GOAL OF THE EXERCISE: What you give back must match the data exactly, minus the pictures.

MATERIAL FOR THE TASK:

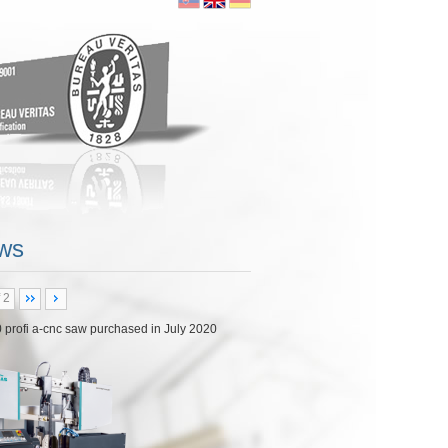
ore...
ws
 2
 NHP 5500
|
|
0
Posted by:
kubo
English
18 purchasing CNC milling center Doosan NHP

EXERCISE RESPONSE:
ore...
ws
 2
 NHP 5500
|
|
0
Posted by:
kubo
English
18 purchasing CNC milling center Doosan NHP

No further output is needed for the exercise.